After dozens of failed interviews, she asked a friend to set her up with an interview at her place of work. She also wasn’t chosen for that job, but this time, she enlisted that friend to find out why. When questioned, Ryanne’s interviewer responded by saying, “She’s really thin, and have you seen her teeth?” As it turns out, despite her efforts to present well in every category, they thought that Ryanne was a meth addict because of her low weight and shattered smile, things she could not change without the money the job could give her. What people don’t realize about having “bad teeth,” Ryanne told NPR, is “how much it can keep you poor.”
There are further studies on this too. The American Dental Association found that “nearly one in three low-income adults say that their teeth make it hard to interview for jobs.”
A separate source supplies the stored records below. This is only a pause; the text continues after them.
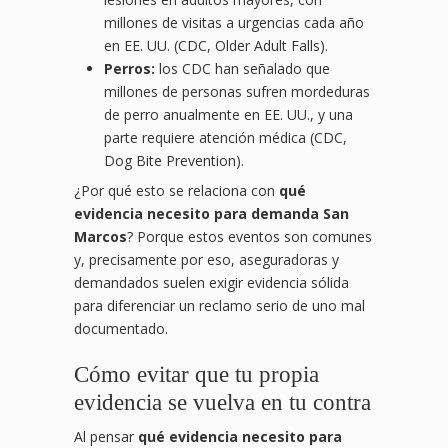
millones de visitas a urgencias cada año
en EE. UU. (CDC, Older Adult Falls).
Perros:
los CDC han señalado que
millones de personas sufren mordeduras
de perro anualmente en EE. UU., y una
parte requiere atención médica (CDC,
Dog Bite Prevention).
¿Por qué esto se relaciona con
qué
evidencia necesito para demanda San
Marcos
? Porque estos eventos son comunes
y, precisamente por eso, aseguradoras y
demandados suelen exigir evidencia sólida
para diferenciar un reclamo serio de uno mal
documentado.
Cómo evitar que tu propia
evidencia se vuelva en tu contra
Al pensar
qué evidencia necesito para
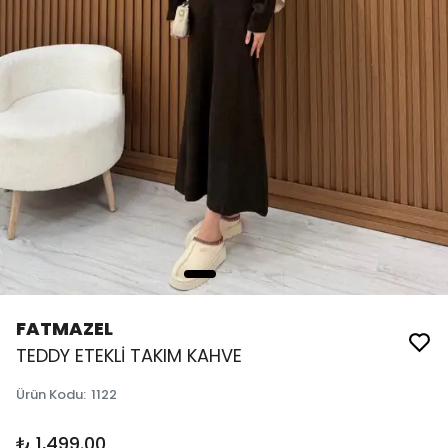
FATMAZEL
TEDDY ETEKLİ TAKIM KAHVE
Ürün Kodu
:
1122
₺ 1,499.00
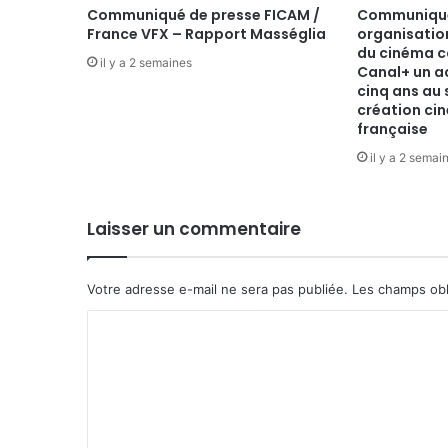
Communiqué de presse FICAM /
Communiqué 
France VFX – Rapport Masséglia
organisatio
du cinéma c
il y a 2 semaines
Canal+ un a
cinq ans au 
création c
française
il y a 2 semai
Laisser un commentaire
Votre adresse e-mail ne sera pas publiée.
Les champs obl
C
o
m
m
e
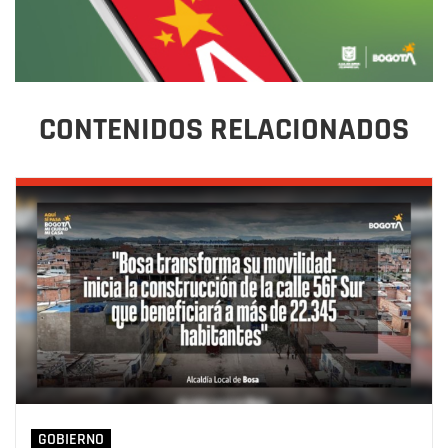
CONTENIDOS RELACIONADOS
GOBIERNO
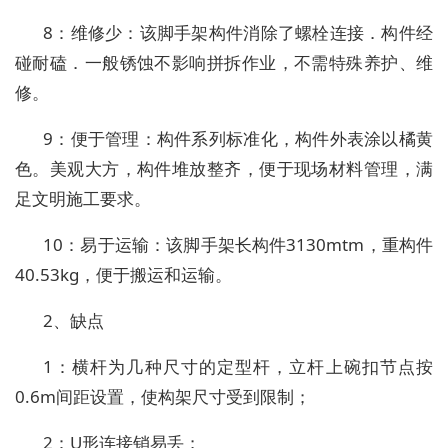
8：维修少：该脚手架构件消除了螺栓连接．构件经
碰耐磕．一般锈蚀不影响拼拆作业，不需特殊养护、维
修。
9：便于管理：构件系列标准化，构件外表涂以橘黄
色。美观大方，构件堆放整齐，便于现场材料管理，满
足文明施工要求。
10：易于运输：该脚手架长构件3130mtm，重构件
40.53kg，便于搬运和运输。
2、缺点
1：横杆为几种尺寸的定型杆，立杆上碗扣节点按
0.6m间距设置，使构架尺寸受到限制；
2：U形连接销易丢；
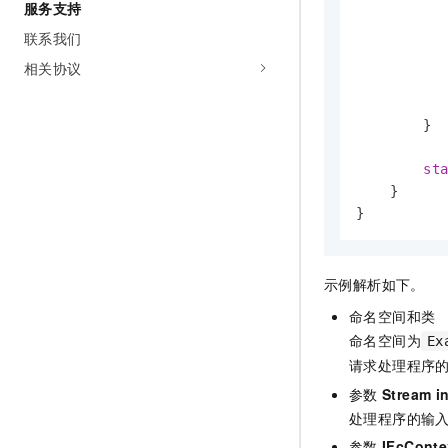
服务支持
          
联系我们
          
相关协议
          
        }

st
    }

}
示例解析如下。
命名空间和类
命名空间为
Ex
请求处理程序
参数
Stream i
处理程序的输
参数
IFcConte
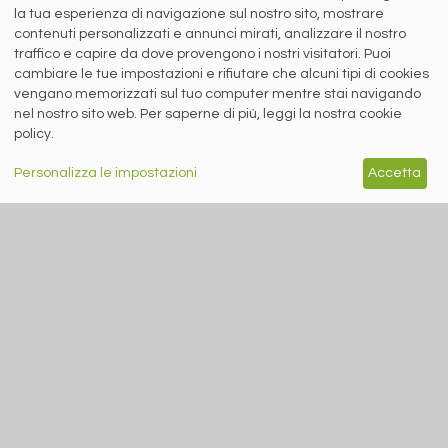
la tua esperienza di navigazione sul nostro sito, mostrare
contenuti personalizzati e annunci mirati, analizzare il nostro
Siderweb S.p.A. SB Società del gruppo Morandi Group s.r.l.
traffico e capire da dove provengono i nostri visitatori. Puoi
ISSN 2532
-2982
cambiare le tue impostazioni e rifiutare che alcuni tipi di cookies
Sede sociale: Flero (Brescia) Via Don Milani 5
vengano memorizzati sul tuo computer mentre stai navigando
nel nostro sito web. Per saperne di più, leggi la nostra cookie
T.
+39 030 254 00 06
E.
info@siderweb.com
policy.
Copyright siderweb spa sb
Tutti i diritti sono riservati
Personalizza le impostazioni
Accetta
Privacy policy
Cookie policy
Digital Services Act Policy
MENU
SEGUICI SUI NOSTRI
SOCIAL NETWORK
NEWS
PREZZI ITALIA
MERCATI
SERVIZI
EVENTI
ABBONAMENTI
MADE IN STEEL
NEWSLETTER
Capitale Sociale: 190.000€ interamente versato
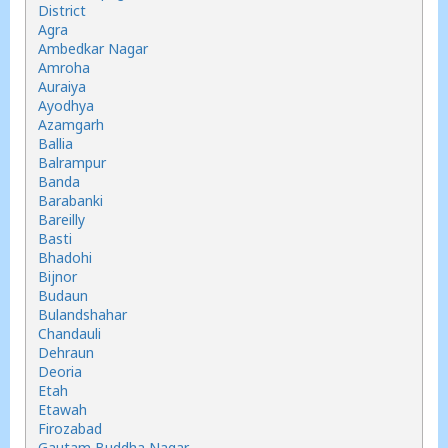
District
Agra
Ambedkar Nagar
Amroha
Auraiya
Ayodhya
Azamgarh
Ballia
Balrampur
Banda
Barabanki
Bareilly
Basti
Bhadohi
Bijnor
Budaun
Bulandshahar
Chandauli
Dehraun
Deoria
Etah
Etawah
Firozabad
Gautam Buddha Nagar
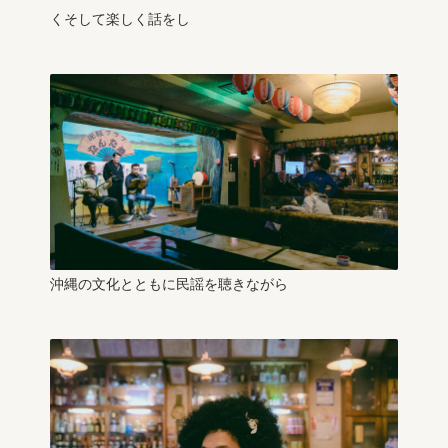
くそして楽しく話をし
沖縄の文化とともに民謡を聴きながら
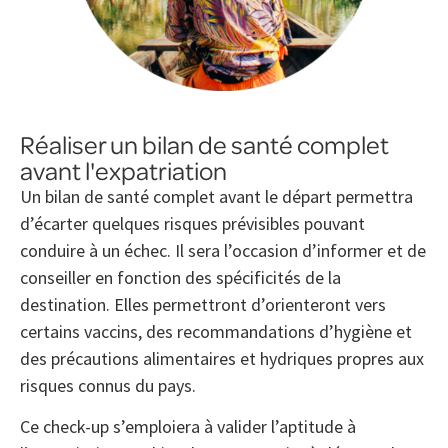
Réaliser un bilan de santé complet
avant l'expatriation
Un bilan de santé complet avant le départ permettra
d’écarter quelques risques prévisibles pouvant
conduire à un échec. Il sera l’occasion d’informer et de
conseiller en fonction des spécificités de la
destination. Elles permettront d’orienteront vers
certains vaccins, des recommandations d’hygiène et
des précautions alimentaires et hydriques propres aux
risques connus du pays.
Ce check-up s’emploiera à valider l’aptitude à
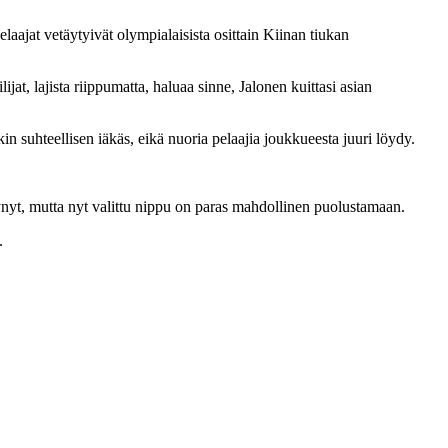
laajat vetäytyivät olympialaisista osittain Kiinan tiukan
jat, lajista riippumatta, haluaa sinne, Jalonen kuittasi asian
 suhteellisen iäkäs, eikä nuoria pelaajia joukkueesta juuri löydy.
nyt, mutta nyt valittu nippu on paras mahdollinen puolustamaan.
.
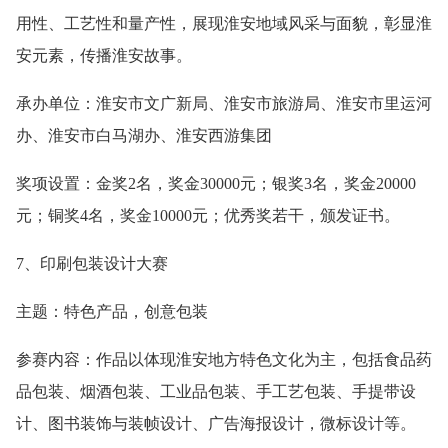
用性、工艺性和量产性，展现淮安地域风采与面貌，彰显淮
安元素，传播淮安故事。
承办单位：淮安市文广新局、淮安市旅游局、淮安市里运河
办、淮安市白马湖办、淮安西游集团
奖项设置：金奖2名，奖金30000元；银奖3名，奖金20000
元；铜奖4名，奖金10000元；优秀奖若干，颁发证书。
7、印刷包装设计大赛
主题：特色产品，创意包装
参赛内容：作品以体现淮安地方特色文化为主，包括食品药
品包装、烟酒包装、工业品包装、手工艺包装、手提带设
计、图书装饰与装帧设计、广告海报设计，微标设计等。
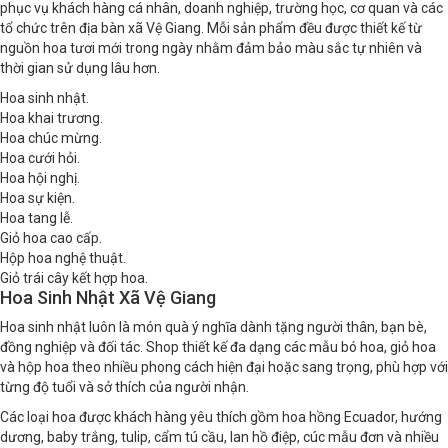
phục vụ khách hàng cá nhân, doanh nghiệp, trường học, cơ quan và các
tổ chức trên địa bàn xã Vệ Giang. Mỗi sản phẩm đều được thiết kế từ
nguồn hoa tươi mới trong ngày nhằm đảm bảo màu sắc tự nhiên và
thời gian sử dụng lâu hơn.
Hoa sinh nhật.
Hoa khai trương.
Hoa chúc mừng.
Hoa cưới hỏi.
Hoa hội nghị.
Hoa sự kiện.
Hoa tang lễ.
Giỏ hoa cao cấp.
Hộp hoa nghệ thuật.
Giỏ trái cây kết hợp hoa.
Hoa Sinh Nhật Xã Vệ Giang
Hoa sinh nhật luôn là món quà ý nghĩa dành tặng người thân, bạn bè,
đồng nghiệp và đối tác. Shop thiết kế đa dạng các mẫu bó hoa, giỏ hoa
và hộp hoa theo nhiều phong cách hiện đại hoặc sang trọng, phù hợp với
từng độ tuổi và sở thích của người nhận.
Các loại hoa được khách hàng yêu thích gồm hoa hồng Ecuador, hướng
dương, baby trắng, tulip, cẩm tú cầu, lan hồ điệp, cúc mẫu đơn và nhiều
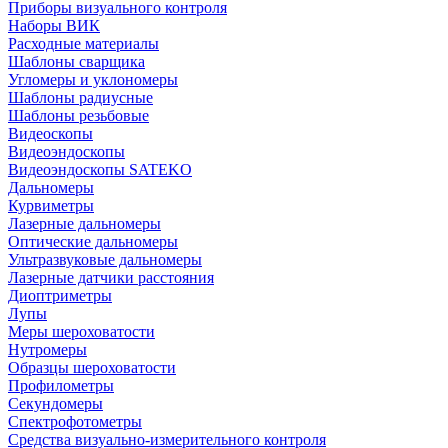
Приборы визуального контроля
Наборы ВИК
Расходные материалы
Шаблоны сварщика
Угломеры и уклономеры
Шаблоны радиусные
Шаблоны резьбовые
Видеоскопы
Видеоэндоскопы
Видеоэндоскопы SATEKO
Дальномеры
Курвиметры
Лазерные дальномеры
Оптические дальномеры
Ультразвуковые дальномеры
Лазерные датчики расстояния
Диоптриметры
Лупы
Меры шероховатости
Нутромеры
Образцы шероховатости
Профилометры
Секундомеры
Спектрофотометры
Средства визуально-измерительного контроля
The Invisalign Smile Survey pulled similar figures. Sampling a size of 1,000 diverse Americans, they discovered that 75% of them believed that having a traditionally beautiful smile was important for succeeding at work, 85% believed that it was necessary to have straight, white teeth to land a date with their ideal partner, 71% believed that having “good teeth” was necessary for meeting new people and making friends, and over one-third of participants agreed that having “bad teeth” overshadowed the rest of their qualities.
Examining all of this, it’s no wonder that a significant portion of the population wakes up in a huff having dreamed of losing their teeth. It’s no wonder we stress— our smiles play a key role in our overall health, protect us from what society deems as a failure, open doors, generate opportunities, and incur the judgment of the world around us. In many ways, our smiles are our second faces— labels of enamel we wear that not only communicate how we feel but who we are.
In Ryanne’s case, and presumably in many others, her appearance permitted others to make assumptions about her worth as a human being. She was no longer the bright and hopeful woman seeking a way out of her lifelong predicament but someone who deserved to stay there. Unfortunately, we live in a society that equates whitened, altered, and pristine grins with moral uprightness, beauty, and trustworthiness.
Until that changes, it’s clear that there is no health without oral health.